### EXTRACTED MATERIAL ###

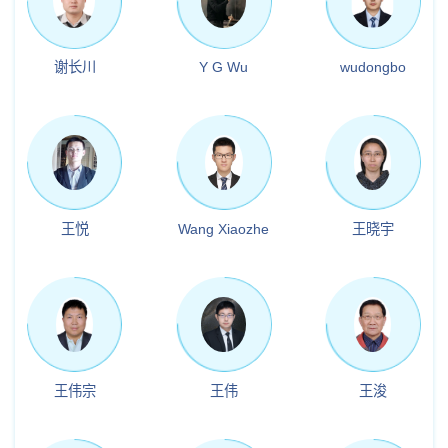
谢长川
Y G Wu
wudongbo
王悦
Wang Xiaozhe
王晓宇
王伟宗
王伟
王浚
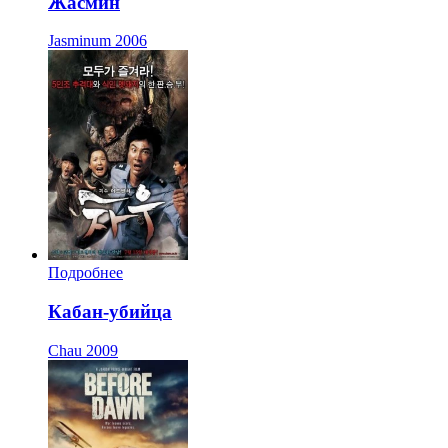
Жасмин
Jasminum
2006
Подробнее
Кабан-убийца
Chau
2009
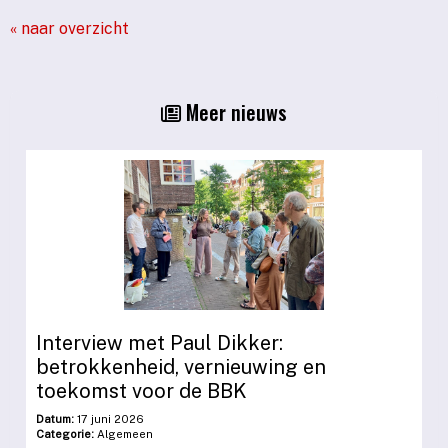
« naar overzicht
Meer nieuws
Interview met Paul Dikker:
betrokkenheid, vernieuwing en
toekomst voor de BBK
Datum:
17 juni 2026
Categorie:
Algemeen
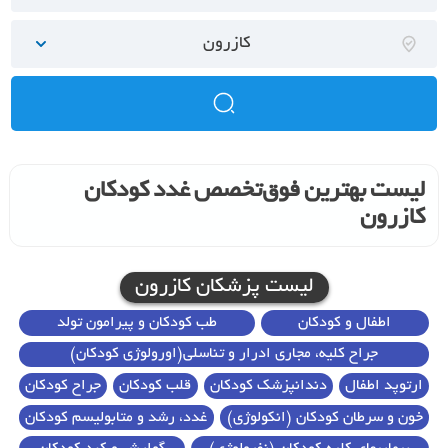
کازرون
لیست بهترین فوق‌تخصص غدد کودکان
کازرون
لیست پزشکان کازرون
اطفال و کودکان
طب کودکان و پیرامون تولد
جراح کلیه، مجاری ادرار و تناسلی(اورولوژی کودکان)
ارتوپد اطفال
دندانپزشک کودکان
قلب کودکان
جراح کودکان
خون و سرطان کودکان (انکولوژی)
غدد، رشد و متابولیسم کودکان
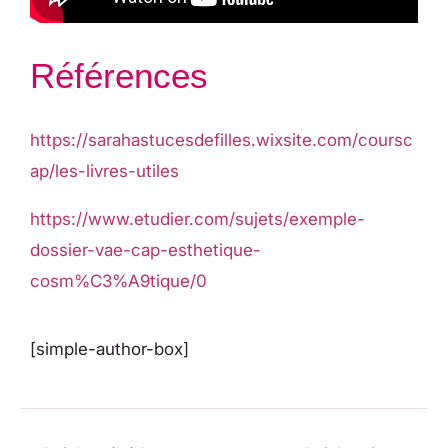
Références
https://sarahastucesdefilles.wixsite.com/coursc
ap/les-livres-utiles
https://www.etudier.com/sujets/exemple-
dossier-vae-cap-esthetique-
cosm%C3%A9tique/0
[simple-author-box]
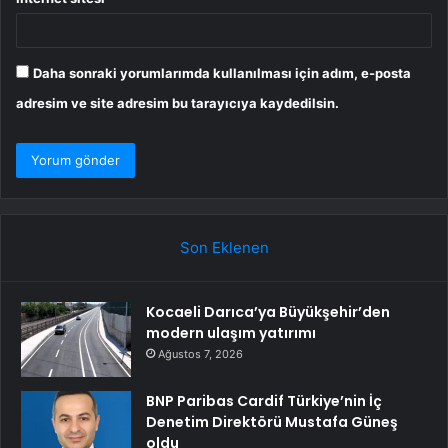
Daha sonraki yorumlarımda kullanılması için adım, e-posta
adresim ve site adresim bu tarayıcıya kaydedilsin.
Son Eklenen
Kocaeli Darıca’ya Büyükşehir’den
modern ulaşım yatırımı
Ağustos 7, 2026
BNP Paribas Cardif Türkiye’nin İç
Denetim Direktörü Mustafa Güneş
oldu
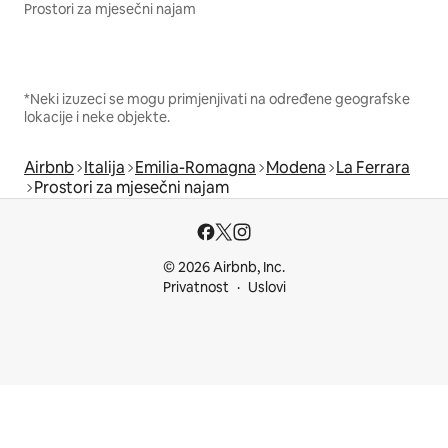
Prostori za mjesečni najam
*Neki izuzeci se mogu primjenjivati na određene geografske
lokacije i neke objekte.
Airbnb
Italija
Emilia-Romagna
Modena
La Ferrara
Prostori za mjesečni najam
© 2026 Airbnb, Inc.
Privatnost
Uslovi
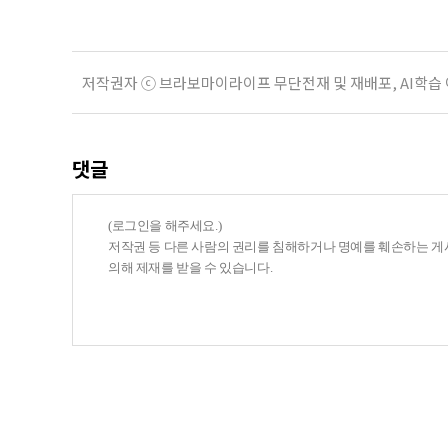
저작권자 ⓒ 브라보마이라이프 무단전재 및 재배포, AI학습
댓글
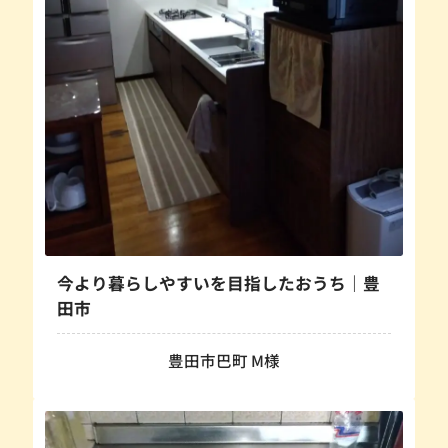
今より暮らしやすいを目指したおうち｜豊
田市
豊田市巴町 M様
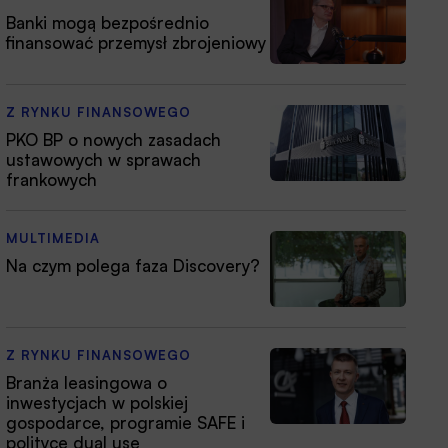
Banki mogą bezpośrednio
finansować przemysł zbrojeniowy
Z RYNKU FINANSOWEGO
PKO BP o nowych zasadach
ustawowych w sprawach
frankowych
MULTIMEDIA
Na czym polega faza Discovery?
Z RYNKU FINANSOWEGO
Branża leasingowa o
inwestycjach w polskiej
gospodarce, programie SAFE i
polityce dual use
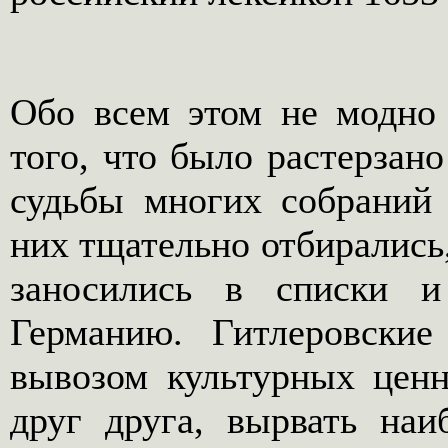
Обо всем этом не модно 
того, что было растерзано
судьбы многих собраний 
них тщательно отбирались
заносились в списки и
Германию. Гитлеровские
вывозом культурных ценн
друг друга, вырвать наи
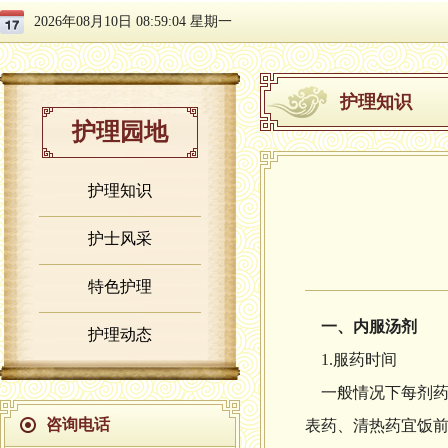
2026年08月10日 08:59:05 星期一
护理知识
护理园地
护理知识
护士风采
特色护理
一、内服汤剂
护理动态
1.服药时间
一般情况下每剂药
咨询电话
表药、清热药宜饭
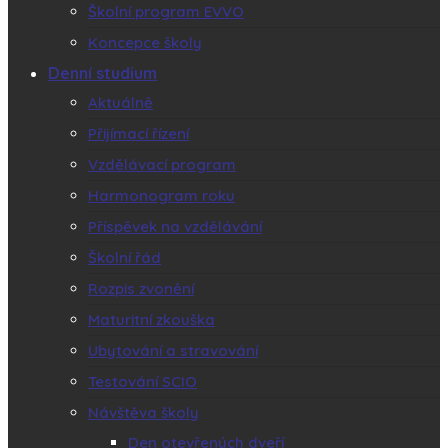
Školní program EVVO
Koncepce školy
Denní studium
Aktuálně
Přijímací řízení
Vzdělávací program
Harmonogram roku
Příspěvek na vzdělávání
Školní řád
Rozpis zvonění
Maturitní zkouška
Ubytování a stravování
Testování SCIO
Návštěva školy
Den otevřených dveří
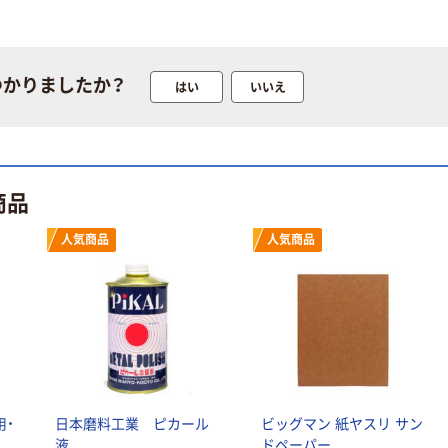
つかりましたか？
はい
いいえ
商品
人気商品
人気商品
用・
日本磨料工業 ピカール
ビッグマン 紙ヤスリ サン
液
ドペーパー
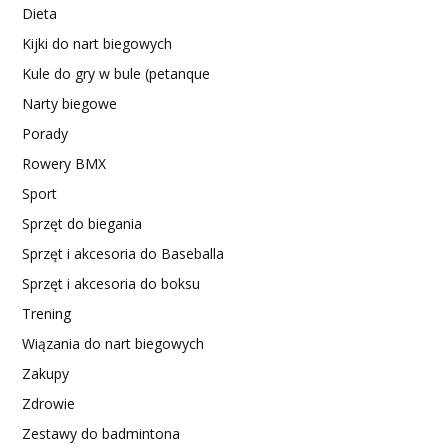
Dieta
Kijki do nart biegowych
Kule do gry w bule (petanque
Narty biegowe
Porady
Rowery BMX
Sport
Sprzęt do biegania
Sprzęt i akcesoria do Baseballa
Sprzęt i akcesoria do boksu
Trening
Wiązania do nart biegowych
Zakupy
Zdrowie
Zestawy do badmintona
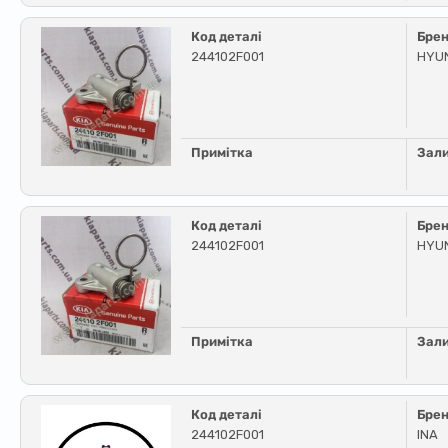
Код деталі
Бре
244102F001
HYUN
Примітка
Зал
Код деталі
Бре
244102F001
HYU
Примітка
Зал
Код деталі
Бре
244102F001
INA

###

### WORK INSTRUCTION:
Restate the material word for word, minus pictures.

### EXERCISE RESULT:
谢长川
Y G Wu
wudongbo
王悦
Wang Xiaozhe
王晓宇
王伟宗
王伟
王浚
Жасмин
Jasminum
2006
Подробнее
Кабан-убийца
Chau
2009
« naar overzicht
Meer nieuws
Interview met Paul Dikker:
betrokkenheid, vernieuwing en
toekomst voor de BBK
Datum:
17 juni 2026
Categorie:
Algemeen
کازرون
لیست بهترین فوق‌تخصص غدد کودکان
کازرون
لیست پزشکان کازرون
اطفال و کودکان
طب کودکان و پیرامون تولد
جراح کلیه، مجاری ادرار و تناسلی(اورولوژی کودکان)
ارتوپد اطفال
دندانپزشک کودکان
قلب کودکان
جراح کودکان
خون و سرطان کودکان (انکولوژی)
غدد، رشد و متابولیسم کودکان
Références
https://sarahastucesdefilles.wixsite.com/coursc
ap/les-livres-utiles
https://www.etudier.com/sujets/exemple-
dossier-vae-cap-esthetique-
cosm%C3%A9tique/0
[simple-author-box]
Daha sonraki yorumlarımda kullanılması için adım, e-posta
adresim ve site adresim bu tarayıcıya kaydedilsin.
Son Eklenen
Kocaeli Darıca’ya Büyükşehir’den
modern ulaşım yatırımı
Ağustos 7, 2026
BNP Paribas Cardif Türkiye’nin İç
Denetim Direktörü Mustafa Güneş
oldu
Prostori za mjesečni najam
*Neki izuzeci se mogu primjenjivati na određene geografske
lokacije i neke objekte.
Airbnb
Italija
Emilia-Romagna
Modena
La Ferrara
Prostori za mjesečni najam
© 2026 Airbnb, Inc.
Privatnost
Uslovi
저작권자 ⓒ 브라보마이라이프 무단전재 및 재배포, AI학습
댓글
今より暮らしやすいを目指したおうち｜豊
田市
豊田市巴町 M様
Banki mogą bezpośrednio
finansować przemysł zbrojeniowy
Z RYNKU FINANSOWEGO
PKO BP o nowych zasadach
ustawowych w sprawach
frankowych
MULTIMEDIA
Na czym polega faza Discovery?
Z RYNKU FINANSOWEGO
Branża leasingowa o
inwestycjach w polskiej
gospodarce, programie SAFE i
polityce dual use
Обо всем этом не модно 
того, что было растерзано
судьбы многих собраний 
них тщательно отбирались
заносились в списки и
Германию. Гитлеровские
вывозом культурных ценн
друг друга, вырвать наи
2026年08月10日 08:59:05 星期一
护理知识
护理园地
护理知识
护士风采
特色护理
一、内服汤剂
护理动态
1.服药时间
一般情况下每剂药
咨询电话
表药、清热药宜饭
Školní program EVVO
Koncepce školy
Denní studium
Aktuálně
Přijímací řízení
Vzdělávací program
Harmonogram roku
Příspěvek na vzdělávání
Školní řád
Rozpis zvonění
Maturitní zkouška
Ubytování a stravování
Testování SCIO
Návštěva školy
Den otevřených dveří
つかりましたか？
はい
いいえ
商品
人気商品
人気商品
用・
日本磨料工業 ピカール
ビッグマン 紙ヤスリ サン
液
ドペーパー
Dieta
Kijki do nart biegowych
Kule do gry w bule (petanque
Narty biegowe
Porady
Rowery BMX
Sport
Sprzęt do biegania
Sprzęt i akcesoria do Baseballa
Sprzęt i akcesoria do boksu
Trening
Wiązania do nart biegowych
Zakupy
Zdrowie
Zestawy do badmintona
Код деталі
Бре
244102F001
HYUN
Примітка
Зал
Код деталі
Бре
244102F001
HYU
Примітка
Зал
Код деталі
Бре
244102F001
INA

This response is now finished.